The End of Magic (The Witches of Echo Park #3)(61)
Her magic had brought them here, and she gladly accepted the role of judge, jury, and executioner as they stood on the precipice of time and space.
Inside the orb there was chaos, magic swirling around her like a maelstrom . . . outside there was a soundless vacuum, the infinite silence pierced only by her uncle's cries. And then the singularity exerted its final pull and David was sucked backward. One minute he was there and the next, he had ceased to exist.
Lyse knew she couldn't stay here any longer. That her magic could only protect her for so long before the singularity broke through and stole her away, too.
"Take me home," she murmured.
And the orb popped.
• • •
"Holy shit!" Freddy yelped-as Lyse's body magically appeared on top of the round oak table in front of him.
Lyse grinned back at him, enjoying the shocked expression on his face. He was wearing a white embroidered Mexican wedding shirt with a coffee stain down its front. He was also holding a coffee-stained mug in his hand. She felt bad. Her surprise appearance must've freaked him out so much he'd spilled his coffee down his shirt front.
"Nice to see you, too," she said. "Sorry about the coffee."
She groaned as she tried to sit up, every muscle in her body aching.
"Wait . . . Uh, what, uh . . . How?" he whispered, sitting back in his chair and pointing at her with the coffee mug.
"I said I wanted to come home, and this is where my magic brought me."
He nodded, as if this made all the sense in the world.
"Sure, yeah . . . yeah . . ." he said, and took a sip from his mostly empty coffee mug.
Lyse ignored the pain in her limbs and climbed off the tabletop, only feeling human when she had both feet on the floor again. She pushed away the bad feelings-though she knew she'd have to deal with the knowledge of her parents' murder eventually-and tried to clear her mind. For now she just needed a break from all the emotional shit.
"Where's Dev?" she asked.
"Uh, she's in the bedroom . . . would you like some coffee?" Freddy asked.
Lyse thought about it for a second, then nodded.
"Why the hell not?" she said, feeling giddy and full of crazy energy after what she'd just done.
She knew she should feel racked with guilt-she'd just hurled a human being into a singularity-but since it existed within the landscape of the dreamlands, a place where anything was possible, it didn't one hundred percent mean that she'd killed him. She had a strange feeling her uncle was more alive than dead, though she doubted he'd be coming back to their world any time soon. And, if she was lucky, maybe he'd never come back again.
Wishful thinking, Lyse thought.
Dev came into the kitchen and found Lyse sitting there having a cup of coffee with Freddy. Somehow she'd missed all the commotion, and her shocked Oh! of surprise made Lyse laugh.
"You're here," Dev said, switching gears in a heartbeat. "Do you have the girls? Where are the others? We've been so worried. The house is gone, everything inside it, too. We've missed you!"
Too many questions and feelings all at once. The only thing Lyse could think to do in response was to pull Dev in for a hug.

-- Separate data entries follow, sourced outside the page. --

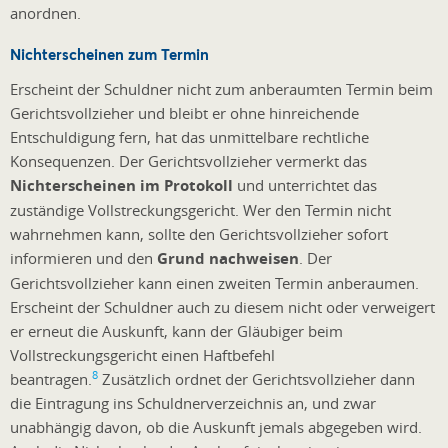
anordnen.
Nichterscheinen zum Termin
Erscheint der Schuldner nicht zum anberaumten Termin beim
Gerichtsvollzieher und bleibt er ohne hinreichende
Entschuldigung fern, hat das unmittelbare rechtliche
Konsequenzen. Der Gerichtsvollzieher vermerkt das
Nichterscheinen im Protokoll
und unterrichtet das
zuständige Vollstreckungsgericht. Wer den Termin nicht
wahrnehmen kann, sollte den Gerichtsvollzieher sofort
informieren und den
Grund nachweisen
. Der
Gerichtsvollzieher kann einen zweiten Termin anberaumen.
Erscheint der Schuldner auch zu diesem nicht oder verweigert
er erneut die Auskunft, kann der Gläubiger beim
Vollstreckungsgericht einen Haftbefehl
8
beantragen.
Zusätzlich ordnet der Gerichtsvollzieher dann
die Eintragung ins Schuldnerverzeichnis an, und zwar
unabhängig davon, ob die Auskunft jemals abgegeben wird.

"I'm so sorry," she whispered in her friend's ear. "I can't even imagine . . ."
Dev pulled away from the embrace and looked Lyse right in the eye.
"Yes, you can," she said. "You of all people can understand."
Dev was right. Lyse had lost so much. So many of the people she'd loved were gone. She felt like she was a bad omen. Being friends with her was like having a deathwatch beetle quietly ticking away inside the walls of your house. She wondered if her love should come with a warning label.
"Lyse . . . ?"
She realized Dev had been talking to her and she'd missed every word.
"I'm sorry," she apologized. "What were you saying?"
"The girls, we spoke to them. They're with Lizbeth and Eleanora in the dreamlands. A place called the Red Chapel . . . ?"
"I can take you there," Lyse said, excited that she could do something to erase the sadness etched into Dev's features. "To the dreamlands . . . it's something we discovered . . . now that magic is loose in the world again, real magic, all of our powers, everything we can do . . . it's heightened."
Dev nodded. She had come to the same conclusion herself.
"That was why I could use the cards to reach out to the girls," she said to Freddy. Then she turned to Lyse: "It was the strangest thing. I just knew it was possible and then I made it happen. And Freddy saw it all."